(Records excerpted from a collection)
=== Section Start ===

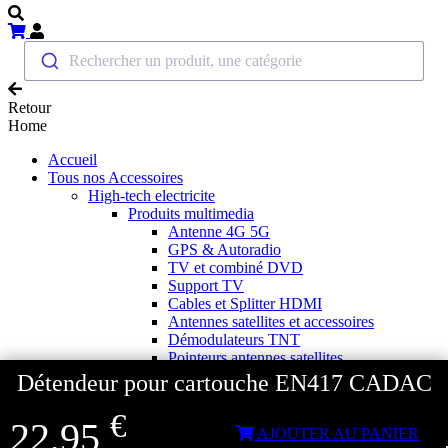
Rechercher un produit, une catégorie
Retour
Home
Accueil
Tous nos Accessoires
High-tech electricite
Produits multimedia
Antenne 4G 5G
GPS & Autoradio
TV et combiné DVD
Support TV
Cables et Splitter HDMI
Antennes satellites et accessoires
Démodulateurs TNT
Pointeurs antennes satellites
Antennes hertziennes
Détendeur pour cartouche EN417 CADAC
Mât d'antenne et accessoires
Caméras de recul
€
22,95
Accessoires audio & vidéo
AJOUTER AU PANIER
Source d'energie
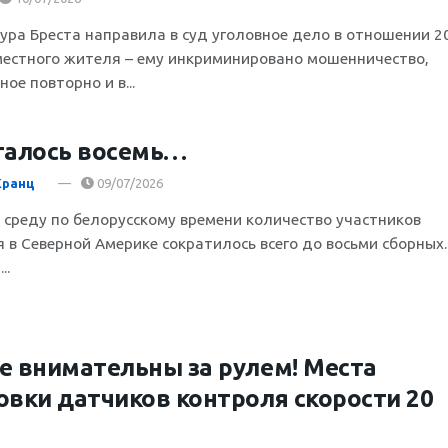
ура Бреста направила в суд уголовное дело в отношении 2
местного жителя – ему инкриминировано мошенничество,
ое повторно и в...
талось восемь…
Кранц
09/07/2026
а среду по белорусскому времени количество участников
 в Северной Америке сократилось всего до восьми сборных.
..
е внимательны за рулем! Места
овки датчиков контроля скорости 20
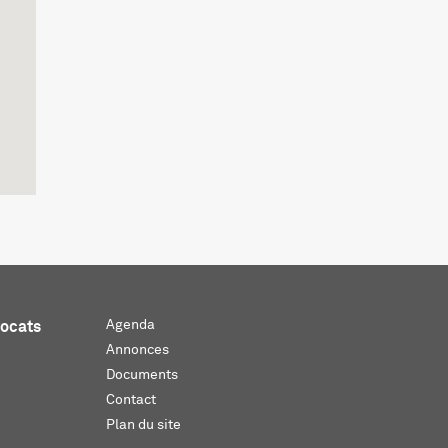
Agenda
vocats
Annonces
Documents
Contact
Plan du site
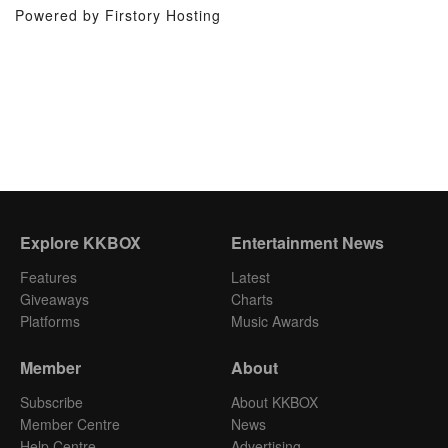
Powered by Firstory Hosting
Explore KKBOX
Entertainment News
Features
Latest
Giveaways
Charts
Platforms
Music Awards
Member
About
Subscribe
About KKBOX
Member Centre
News
Help Centre
Advertising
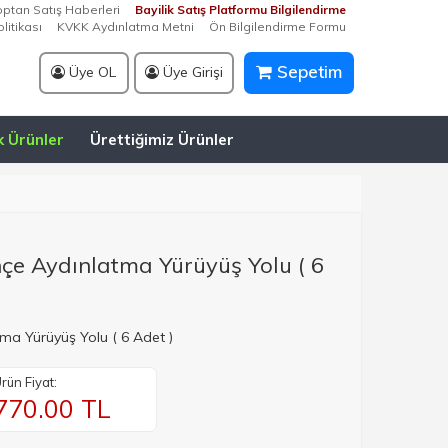
optan Satış Haberleri
Bayilik Satış Platformu Bilgilendirme
litikası
KVKK Aydınlatma Metni
Ön Bilgilendirme Formu
Sepetim
Üye OL
Üye Girişi
k Ürünler
Ürettiğimiz Ürünler
hçe Aydınlatma Yürüyüş Yolu ( 6
ma Yürüyüş Yolu ( 6 Adet )
rün Fiyat:
770.00
TL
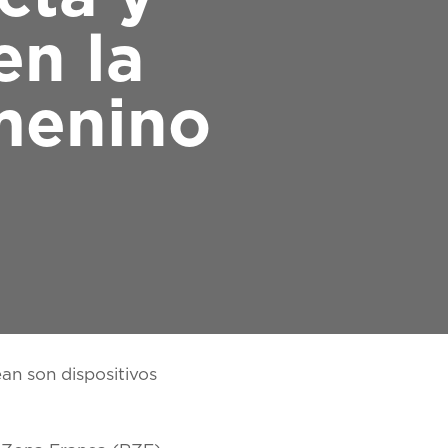
en la
menino
n son dispositivos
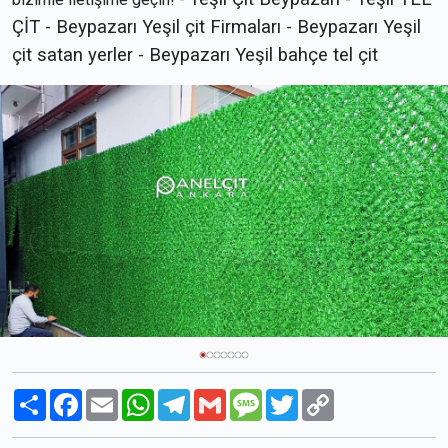
ÇİT - Beypazarı Yeşil çit Firmaları - Beypazarı Yeşil
çit satan yerler - Beypazarı Yeşil bahçe tel çit
Paylaş
Facebook
Email
WhatsApp
Telegram
Gmail
Message
Twitter
Copy
Link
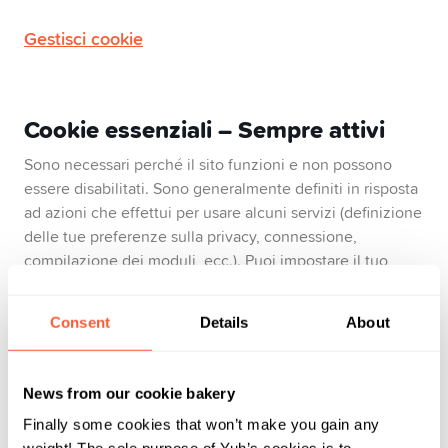
Pilastro 3a
Gestisci cookie
Swissqoin
Cookie essenziali – Sempre attivi
Conto congiunto
Sono necessari perché il sito funzioni e non possono
essere disabilitati. Sono generalmente definiti in risposta
Yuh 14+
ad azioni che effettui per usare alcuni servizi (definizione
delle tue preferenze sulla privacy, connessione,
compilazione dei moduli, ecc.). Puoi impostare il tuo
browser in modo che blocchi i cookie o ti avvisi quando li
incontri, ma in questo caso alcune parti del sito non
Consent
Details
About
funzioneranno.
Cookie analitici e pubblicitari
News from our cookie bakery
I cookie analitici ci mostrano quali pagine sono le più o
Finally some cookies that won’t make you gain any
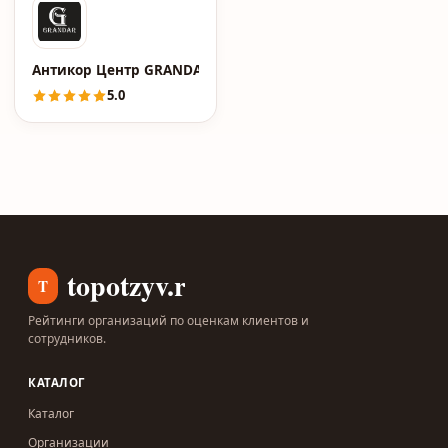
Антикор Центр GRANDAR
5.0
topotzyv.ru
T
Рейтинги организаций по оценкам клиентов и
сотрудников.
КАТАЛОГ
Каталог
Организации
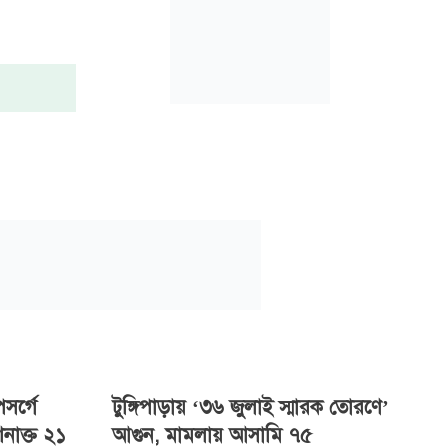
সর্গে
টুঙ্গিপাড়ায় ‘৩৬ জুলাই স্মারক তোরণে’
শনাক্ত ২১
আগুন, মামলায় আসামি ৭৫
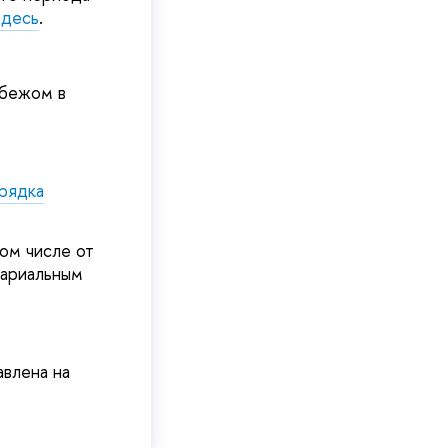
здесь
.
убежом в
рядка
ом числе от
тариальным
влена на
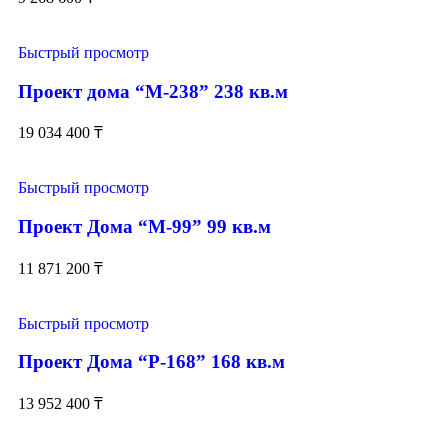
Быстрый просмотр
Проект дома “М-238” 238 кв.м
19 034 400
₸
Быстрый просмотр
Проект Дома “М-99” 99 кв.м
11 871 200
₸
Быстрый просмотр
Проект Дома “Р-168” 168 кв.м
13 952 400
₸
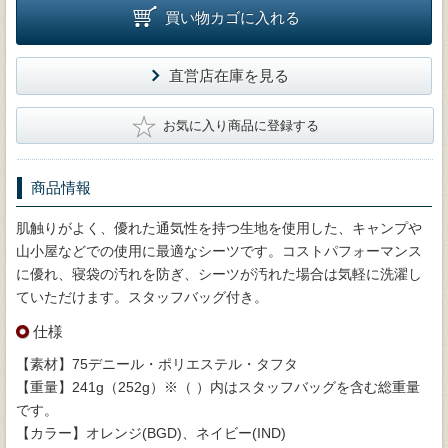
買い物カゴに入れる
直営店在庫を見る
★
お気に入り商品に登録する
商品情報
肌触りがよく、優れた通気性を持つ生地を使用した、キャンプや
山小屋などでの使用に最適なシーツです。コストパフォーマンス
に優れ、寝袋の汚れを防ぎ、シーツが汚れた場合は気軽に洗濯し
ていただけます。スタッフバッグ付き。
仕様
【素材】75デニール・ポリエステル・タフタ
【重量】241g（252g）※（ ）内はスタッフバッグを含む総重量
です。
【カラー】オレンジ(BGD)、ネイビー(IND)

=== Section End ===

EXERCISE: A faithful, word-for-word copy of the data is needed; the pictures should not appear in it.

RESULT:
Rechercher un produit, une catégorie
Retour
Home
Accueil
Tous nos Accessoires
High-tech electricite
Produits multimedia
Antenne 4G 5G
GPS & Autoradio
TV et combiné DVD
Support TV
Cables et Splitter HDMI
Antennes satellites et accessoires
Démodulateurs TNT
Pointeurs antennes satellites
Antennes hertziennes
Détendeur pour cartouche EN417 CADAC
Mât d'antenne et accessoires
Caméras de recul
€
22,95
Accessoires audio & vidéo
AJOUTER AU PANIER
Source d'energie
ура Бреста направила в суд уголовное дело в отношении 2
местного жителя – ему инкриминировано мошенничество,
ое повторно и в...
талось восемь…
Кранц
09/07/2026
а среду по белорусскому времени количество участников
 в Северной Америке сократилось всего до восьми сборных.
..
е внимательны за рулем! Места
овки датчиков контроля скорости 20
Agenda
vocats
Annonces
Documents
Contact
Plan du site
Powered by Firstory Hosting
Explore KKBOX
Entertainment News
Features
Latest
Giveaways
Charts
Platforms
Music Awards
Member
About
Subscribe
About KKBOX
Member Centre
News
Help Centre
Advertising
optan Satış Haberleri
Bayilik Satış Platformu Bilgilendirme
litikası
KVKK Aydınlatma Metni
Ön Bilgilendirme Formu
Sepetim
Üye OL
Üye Girişi
k Ürünler
Ürettiğimiz Ürünler
hçe Aydınlatma Yürüyüş Yolu ( 6
ma Yürüyüş Yolu ( 6 Adet )
rün Fiyat:
770.00
TL
en la
menino
n son dispositivos
ÇİT - Beypazarı Yeşil çit Firmaları - Beypazarı Yeşil
çit satan yerler - Beypazarı Yeşil bahçe tel çit
Paylaş
Facebook
Email
WhatsApp
Telegram
Gmail
Message
Twitter
Copy
Link
Pilastro 3a
Gestisci cookie
Swissqoin
Cookie essenziali – Sempre attivi
Conto congiunto
Sono necessari perché il sito funzioni e non possono
essere disabilitati. Sono generalmente definiti in risposta
Yuh 14+
ad azioni che effettui per usare alcuni servizi (definizione
delle tue preferenze sulla privacy, connessione,
compilazione dei moduli, ecc.). Puoi impostare il tuo
browser in modo che blocchi i cookie o ti avvisi quando li
incontri, ma in questo caso alcune parti del sito non
Consent
Details
About
funzioneranno.
Cookie analitici e pubblicitari
News from our cookie bakery
I cookie analitici ci mostrano quali pagine sono le più o
Finally some cookies that won’t make you gain any
Антикор Центр GRANDAR
5.0
topotzyv.ru
T
Рейтинги организаций по оценкам клиентов и
сотрудников.
КАТАЛОГ
Каталог
Организации
সর্গে
টুঙ্গিপাড়ায় ‘৩৬ জুলাই স্মারক তোরণে’
শনাক্ত ২১
আগুন, মামলায় আসামি ৭৫
здесь
.
убежом в
рядка
ом числе от
тариальным
влена на
Быстрый просмотр
Проект дома “М-238” 238 кв.м
19 034 400
₸
Быстрый просмотр
Проект Дома “М-99” 99 кв.м
11 871 200
₸
Быстрый просмотр
Проект Дома “Р-168” 168 кв.м
13 952 400
₸
買い物カゴに入れる
直営店在庫を見る
★
お気に入り商品に登録する
商品情報
肌触りがよく、優れた通気性を持つ生地を使用した、キャンプや
山小屋などでの使用に最適なシーツです。コストパフォーマンス
に優れ、寝袋の汚れを防ぎ、シーツが汚れた場合は気軽に洗濯し
ていただけます。スタッフバッグ付き。
仕様
【素材】75デニール・ポリエステル・タフタ
【重量】241g（252g）※（ ）内はスタッフバッグを含む総重量
です。
【カラー】オレンジ(BGD)、ネイビー(IND)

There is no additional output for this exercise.